EXERCISE DETAILS
State how many lines in the following entries hold the word "ΣΥΜΒΟΥΛΙΟΥ". The reply is that number only.

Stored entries
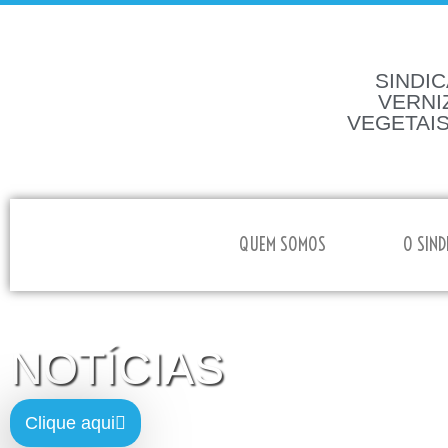
SINDIC
VERNI
VEGETAIS
HOME
QUEM SOMOS
O SIND
NOTÍCIAS
Clique aqui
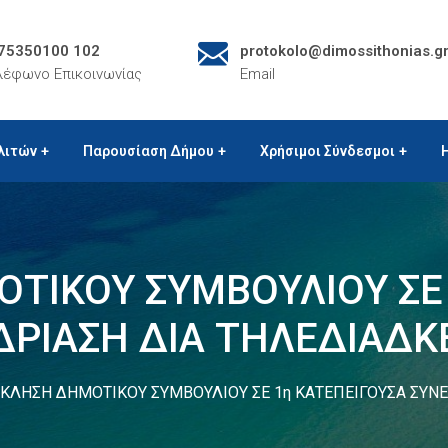
75350100 102
protokolo@dimossithonias.g
λέφωνο Επικοινωνίας
Email
λιτών
Παρουσίαση Δήμου
Χρήσιμοι Σύνδεσμοι
ΤΙΚΟΥ ΣΥΜΒΟΥΛΙΟΥ ΣΕ 
ΔΡΙΑΣΗ ΔΙΑ ΤΗΛΕΔΙΑΔΚ
ΚΛΗΣΗ ΔΗΜΟΤΙΚΟΥ ΣΥΜΒΟΥΛΙΟΥ ΣΕ 1η ΚΑΤΕΠΕΙΓΟΥΣΑ ΣΥΝΕ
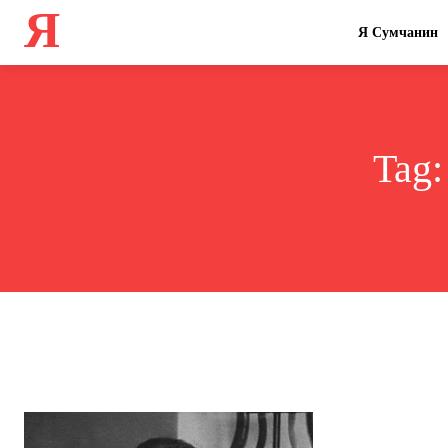
Я
Я Сумчанин
Tag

EXERCISE RESPONSE
2